Filmiki są klasą samą dla siebie. Jak to w dodatkach bywa (analogia z "Brood War" nasuwa się sama) prerenderowane animacje pojawiają się tylko na początku i na końcu kampanii. Sekwencja ataku na Augustgrad wbija w siedzisko i razem ze sceną w komnacie Mengska tworzy dyptyk, którego nie da się zapomnieć. Co ciekawe, niewiele gorzej wyglądają przerywniki renderowane w czasie rzeczywistym, którymi poprzetykano istotniejsze z misji. Momentami aż zastanawiałem się, czy to przypadkiem nie jest prerenderowana animacja (np. w przypadku filmiku z Zeratulem), ale uważniejsze przyjrzenie się włosom głównej bohaterki, pozwalało na szybką weryfikację mych wątpliwości. Ogólnie jest równie dobrze, a biorąc pod uwagę jakoś renderowanych animacji, nawet lepiej niż w "Wings of Liberty". Blizzard zawsze robił najlepsze sekwencje filmowe w branży i tutaj to się nie zmieniło.

Kolejny plus, który wiąże się z drugą częścią drugiego "StarCrafta", to zmiana głównego menu. Wszystko jest teraz czytelniejsze, a osobne okienka dla "Wings of Liberty", "Heart of the Swarm" i Wyzwań, wraz z procentowym oznaczeniem zdobytych osiągnięć, to prawdziwy strzał w dziesiątkę. Mała rzecz, a cieszy.


Kampania jest krótsza niż w podstawce. Nie ma też nowych Wyzwań. No i odchodzi aspekt pierwszego wejścia w rozgrywki sieciowe i gry dowolne. Z tego też względu osiągnięć w "Heart of the Swarm" jest do zdobycia dużo mniej. Nie na tyle jednak mało, aby nie wydłużały one skutecznie czasu gry. Co ciekawe, w misjach nie ma osiągnięć do zdobycia na trudnym poziomie. Zamiast nich są osiągnięcia mistrzowskie, które co prawda trzeba przejść na hardzie, ale ich zdobycie nie jest konieczne do zaliczenia danej misji na 100 %. Trochę to moje wyjaśnienie zamotane, jednak zapewniam, że sam system jest dosyć prosty do ogarnięcia, a same mistrzowskie osiągnięcia naprawdę stanowią wyzwanie i muszę przyznać, iż moja przygoda z większością z nich zaczyna się od obejrzenia jakiegoś poradnika.
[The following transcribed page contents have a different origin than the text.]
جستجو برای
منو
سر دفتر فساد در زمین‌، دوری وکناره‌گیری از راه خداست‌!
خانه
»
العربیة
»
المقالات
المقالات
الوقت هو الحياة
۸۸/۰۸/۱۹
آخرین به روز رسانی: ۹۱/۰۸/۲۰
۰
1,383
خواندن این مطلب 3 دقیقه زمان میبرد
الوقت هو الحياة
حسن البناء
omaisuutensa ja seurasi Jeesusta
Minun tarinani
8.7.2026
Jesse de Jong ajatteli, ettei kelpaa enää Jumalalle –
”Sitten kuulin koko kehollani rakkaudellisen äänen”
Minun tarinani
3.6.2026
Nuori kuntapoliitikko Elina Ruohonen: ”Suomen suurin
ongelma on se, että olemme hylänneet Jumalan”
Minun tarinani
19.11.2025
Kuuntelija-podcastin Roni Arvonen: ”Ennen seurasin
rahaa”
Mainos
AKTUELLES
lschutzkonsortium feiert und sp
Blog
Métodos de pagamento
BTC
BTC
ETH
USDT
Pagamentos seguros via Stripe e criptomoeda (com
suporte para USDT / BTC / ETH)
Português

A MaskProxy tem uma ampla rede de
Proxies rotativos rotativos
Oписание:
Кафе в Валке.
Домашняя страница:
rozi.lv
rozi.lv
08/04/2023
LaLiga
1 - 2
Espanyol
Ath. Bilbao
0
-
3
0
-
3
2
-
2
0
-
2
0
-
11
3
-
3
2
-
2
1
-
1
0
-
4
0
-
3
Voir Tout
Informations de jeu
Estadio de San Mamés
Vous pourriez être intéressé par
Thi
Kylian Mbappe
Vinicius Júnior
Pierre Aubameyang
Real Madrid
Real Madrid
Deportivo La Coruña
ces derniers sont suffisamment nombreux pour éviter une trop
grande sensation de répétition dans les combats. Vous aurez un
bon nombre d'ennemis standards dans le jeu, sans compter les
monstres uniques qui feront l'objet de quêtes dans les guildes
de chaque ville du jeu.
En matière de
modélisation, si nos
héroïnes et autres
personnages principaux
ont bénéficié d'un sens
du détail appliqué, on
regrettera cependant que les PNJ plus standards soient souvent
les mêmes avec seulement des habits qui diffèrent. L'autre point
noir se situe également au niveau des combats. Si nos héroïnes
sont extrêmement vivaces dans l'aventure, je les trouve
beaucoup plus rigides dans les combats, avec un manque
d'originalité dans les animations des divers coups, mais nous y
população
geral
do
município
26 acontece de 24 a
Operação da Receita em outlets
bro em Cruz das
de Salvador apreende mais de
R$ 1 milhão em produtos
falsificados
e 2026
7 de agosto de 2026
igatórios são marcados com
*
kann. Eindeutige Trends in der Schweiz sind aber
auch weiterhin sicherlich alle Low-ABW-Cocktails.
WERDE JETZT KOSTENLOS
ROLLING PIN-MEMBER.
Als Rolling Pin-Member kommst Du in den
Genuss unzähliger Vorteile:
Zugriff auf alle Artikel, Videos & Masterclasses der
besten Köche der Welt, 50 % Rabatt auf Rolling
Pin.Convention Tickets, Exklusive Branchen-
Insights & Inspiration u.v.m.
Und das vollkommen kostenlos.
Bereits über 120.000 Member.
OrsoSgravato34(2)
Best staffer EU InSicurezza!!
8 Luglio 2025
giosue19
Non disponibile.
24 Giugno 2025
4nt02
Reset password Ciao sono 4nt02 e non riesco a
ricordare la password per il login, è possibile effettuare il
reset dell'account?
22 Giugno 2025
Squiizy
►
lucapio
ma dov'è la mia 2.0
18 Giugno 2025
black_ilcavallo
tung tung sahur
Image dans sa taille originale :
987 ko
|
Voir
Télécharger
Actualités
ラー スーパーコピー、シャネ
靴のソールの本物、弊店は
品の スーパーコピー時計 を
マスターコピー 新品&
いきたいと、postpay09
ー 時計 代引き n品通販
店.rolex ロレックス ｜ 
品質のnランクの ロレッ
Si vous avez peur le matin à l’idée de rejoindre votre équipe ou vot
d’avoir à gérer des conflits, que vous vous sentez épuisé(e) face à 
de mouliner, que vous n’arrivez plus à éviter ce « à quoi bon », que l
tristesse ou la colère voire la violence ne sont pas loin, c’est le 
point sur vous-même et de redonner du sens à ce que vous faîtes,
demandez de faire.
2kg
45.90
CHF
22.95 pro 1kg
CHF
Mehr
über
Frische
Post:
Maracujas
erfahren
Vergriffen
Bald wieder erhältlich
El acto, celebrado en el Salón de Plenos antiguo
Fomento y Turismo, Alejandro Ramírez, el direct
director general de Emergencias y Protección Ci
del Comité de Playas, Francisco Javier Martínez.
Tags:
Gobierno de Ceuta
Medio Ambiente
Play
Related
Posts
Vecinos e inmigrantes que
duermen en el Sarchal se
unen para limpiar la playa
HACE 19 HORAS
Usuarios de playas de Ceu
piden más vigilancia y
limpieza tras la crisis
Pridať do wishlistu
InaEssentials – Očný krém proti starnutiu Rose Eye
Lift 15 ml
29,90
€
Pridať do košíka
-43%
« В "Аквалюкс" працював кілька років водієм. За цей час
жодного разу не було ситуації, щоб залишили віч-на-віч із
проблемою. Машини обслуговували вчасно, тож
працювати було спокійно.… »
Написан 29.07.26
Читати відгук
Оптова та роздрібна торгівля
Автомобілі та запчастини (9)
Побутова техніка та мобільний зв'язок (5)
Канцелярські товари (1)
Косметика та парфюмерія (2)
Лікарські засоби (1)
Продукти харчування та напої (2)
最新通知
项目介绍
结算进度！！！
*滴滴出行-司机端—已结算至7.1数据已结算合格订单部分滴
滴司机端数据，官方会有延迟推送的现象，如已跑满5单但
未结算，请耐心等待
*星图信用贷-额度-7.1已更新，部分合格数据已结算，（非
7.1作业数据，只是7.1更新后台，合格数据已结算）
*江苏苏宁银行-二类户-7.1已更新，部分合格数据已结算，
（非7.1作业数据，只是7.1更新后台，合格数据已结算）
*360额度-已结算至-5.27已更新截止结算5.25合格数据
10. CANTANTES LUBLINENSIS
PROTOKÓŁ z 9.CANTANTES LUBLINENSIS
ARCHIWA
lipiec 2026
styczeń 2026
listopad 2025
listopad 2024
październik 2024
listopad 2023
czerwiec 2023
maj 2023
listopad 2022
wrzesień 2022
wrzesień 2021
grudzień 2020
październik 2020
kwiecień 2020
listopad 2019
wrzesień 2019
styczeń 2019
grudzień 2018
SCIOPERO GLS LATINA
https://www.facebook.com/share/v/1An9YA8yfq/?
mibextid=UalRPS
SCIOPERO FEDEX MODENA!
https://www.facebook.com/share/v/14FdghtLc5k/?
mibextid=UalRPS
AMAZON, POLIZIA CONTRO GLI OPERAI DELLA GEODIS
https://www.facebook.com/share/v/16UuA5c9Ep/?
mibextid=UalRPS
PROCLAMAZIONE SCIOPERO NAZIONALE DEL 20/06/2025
Jeśli chodzi o rozgrywkę multiplayer, to nie jestem w stanie nic o niej napisać, gdyż jeszcze jej nie skosztowałem. Ot, jeden, szybko przegrany meczyk z kumplem, tylko po to, aby zdobyć unikalne osiągnięcie, które pojawiło się czasowo z okazji 15-lecia mojej ulubionej gry. Kiedyś może się przełamię, podszkolę umiejętności i skosztuję rozgrywek sieciowych. W tej chwili jednak gra singlowa w zupełności mi wystarcza. System osiągnięć i konstrukcja misji nie pozwalają się nudzić, nawet biorąc poprawkę na to, że fabuła nie porywa.

I jak bardzo bym na tę ostatnią nie kręcił nosem, to kończąc grę po raz pierwszy, byłem urzeczony. Tak jak Jim Raynor wiedziałem, że to ważna chwila. I tak jak on mogłem tylko powtórzyć: "To była przyjemność, skarbie".